The truck rolled away, no doubt with lofty debate about Karl Marx’s parentage continuing (and Private McAuslan still loudly boasting his freedom from infection), and I pondered for a minute, as I watched the other trucks rumble past with their cargoes for quarantine, how these odd catch-phrases and slogans flew about Scottish battalions. Totally irrelevant, all of them. Only an hour earlier I had heard the M.O. mention Karl Marx, by way of persiflage, and now the Jocks had caught wind of it, and the great revolutionary’s name would become part of their jargon for a space, a byword; there would be Karl Marx jokes, and he would be scribbled on walls, and fitted into marching-songs, and then he would vanish as suddenly from their culture, leaving a mystery, like Kilroy and Chad, for etymologists and philologists to theorise over – supposing they ever heard of it.

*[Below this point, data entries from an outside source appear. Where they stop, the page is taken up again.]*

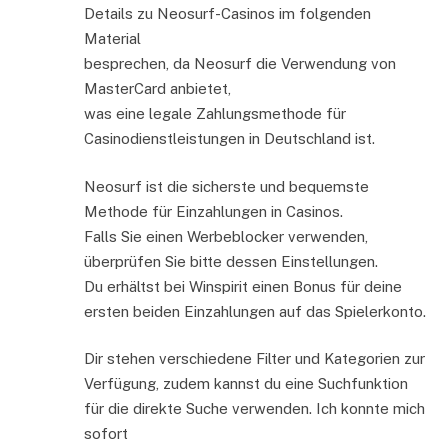
Details zu Neosurf-Casinos im folgenden
Material
besprechen, da Neosurf die Verwendung von
MasterCard anbietet,
was eine legale Zahlungsmethode für
Casinodienstleistungen in Deutschland ist.
Neosurf ist die sicherste und bequemste
Methode für Einzahlungen in Casinos.
Falls Sie einen Werbeblocker verwenden,
überprüfen Sie bitte dessen Einstellungen.
Du erhältst bei Winspirit einen Bonus für deine
ersten beiden Einzahlungen auf das Spielerkonto.
Dir stehen verschiedene Filter und Kategorien zur
Verfügung, zudem kannst du eine Suchfunktion
für die direkte Suche verwenden. Ich konnte mich
sofort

It took the best part of five hours to clear the town, with the trucks thundering to and fro, foot patrols beating up the bars and cafés and every conceivable haunt that might contain a Serviceman, Highland or otherwise, and a loud-speaker jeep touring the streets brassily ordering everyone back to barracks. The townsfolk themselves, who were used to the eccentricities of the British military, paid no attention; they lounged at the doorways of the Italian bars, or squatted on the street corners, or hurried past, like sheathed black shadows, in the direction of the Suk. I wondered if any of our fellows had strayed down there – it had only recently been placed out of bounds, as a result of nationalist agitation, culminating in a few outbreaks of rioting which had been dispersed by the local police, with the military standing by with fixed bayonets and empty magazines. Its only conceivable attraction at night-time (apart from the doubtful thrill of wandering in a genuine Arab city which hadn’t changed much from the days of Dragut Reis and Kheyr-ed-Din Barbarossa) was the native bordellos, which were not widely patronised. Apart from the fact that we were a youngish battalion, and young soldiers in those days were far less addicted to brothel-creeping than their anxious elders supposed, it was recognised that the Suk could be a highly dangerous place. Besides, like McAuslan, they had been to the M.O.’s lectures.